Salou, siete años. Las primeras vacaciones que recuerdo, tal vez porque antes no hubo otras. Por las calles de Salou se escuchaba Un rayo de sol, y en cada una de sus esquinas, o eso me parecía a mí, había una mole de metal, en la que una pila de pollos ensartados daban vueltas sobre el fuego. Me fascinaba el baile lento de aquellos cuerpos cuasicalcinados y no dejaba de mirarlos; mi padre se acercó ante mi pregunta y me dijo: eso es pollo al ast. Fascinación.

Bacalao con tomate


Doce años. El primer plato que cociné. Mi madre tuvo que salir de viaje, y me dejó el encargo de hacer la comida, cantó las instrucciones y me sentí presa de una gran responsabilidad. De mí dependía que mi padre y hermano se alimentaran ese día, a mí poco me importaba morir de inanición, pero había que darlo todo. Comestible, y según mi padre, que me adora, no se lo digas a tu madre, pero te ha salido mejor que a ella. Amor y mentiras piadosas.

Zarauz, años setenta

Pescado rebozado


Zarauz, entre los nueve y los catorce años. Solíamos veranear en Zarauz, o eso creíamos. En realidad dormíamos en casa, pero todos los días cargábamos el coche con la piragua, la mesa, las sillas, la sombrilla, las bolsas, y el gorro de lunares, y trazábamos la recién estrenada autopista de peaje. Quince minutos y unas  pesetas más tarde acampábamos en la arena dispuestos a todo. En la fiambrera, pescado rebozado frío, con ese sabor que nunca tiene cuando se come bajo techo. Hambre.

Helado de fresa


Los Italianos, años setenta. Otro de los ritos del verano que completaba cada jornada. A la vuelta de Zarauz, mi padre encaminaba el coche hacia el centro de Donosti, y decía: Martita ¿y tú de qué vas a querer el heladito? como si no lo supiera de sobra. De fresa, siempre de fresa, porque en Los Italianos, el helado tenía unos preciosos trozos de fruta  rojos que me atraían poderosamente. Creo que tardé años en probar otro sabor. Dulce rutina.

Heladería Los Italianos

Pizza


En algún momento de mi infancia. Hace más de treinta años, en España no abundaban las pizzerías. No sabíamos qué era una franquicia y nos sentíamos de lo más italianos cuando a la mesa tocaba espaguetis con tomate. Un día mi madre nos convocó a la cena tras pasar una tarde interminable en la cocina.

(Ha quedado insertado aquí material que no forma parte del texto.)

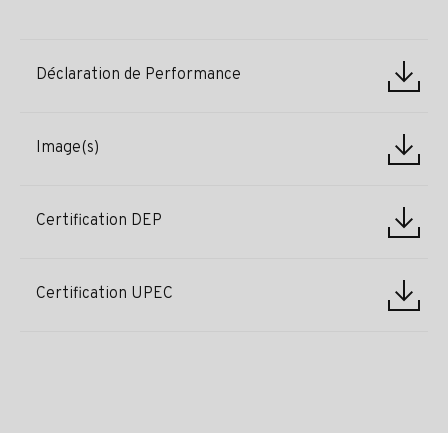
Déclaration de Performance
Image(s)
Certification DEP
Certification UPEC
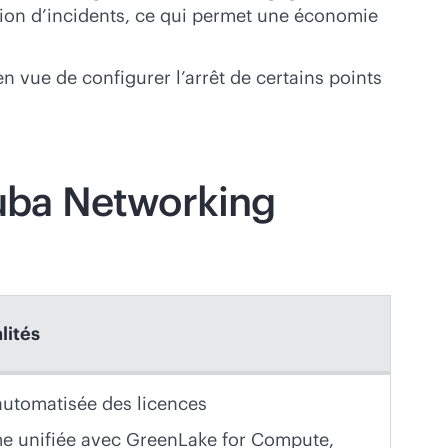
lution d’incidents, ce qui permet une économie
 vue de configurer l’arrêt de certains points
uba Networking
lités
automatisée des licences
me unifiée avec GreenLake for Compute,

Hoy hay pizza, dijo, y un olor a anchoas, tomate y pan salió del horno. Quizá no fue la mejor pizza que haya comido, pero fue la primera. Amor de madre.

Huevos con chorizo


Quién sabe dónde, diecinueve años. No consigo recordar dónde estábamos ni qué habíamos ido a hacer allí, pero varios monitores dejamos el campamento a eso de las siete de la mañana y acabamos desayunando en un bar desierto, en el que nos hicieron unos huevos con chorizo que jamás olvidaré. Nunca he comido otros que me supieran igual. Lágrimas de placer.

Alubias de Tolosa


Baliarráin, veintiún años. Siempre he querido volver, pero olvidé dejar migas de pan en el camino y me ha sido imposible hacerlo. Un caserío, una cocina atestada de mesas, y un grupo de amigos. Una olla llena de alubias de Tolosa en manos de una etxekoandre atareada. Una casa abierta al público fuera de los circuitos habituales. Calor.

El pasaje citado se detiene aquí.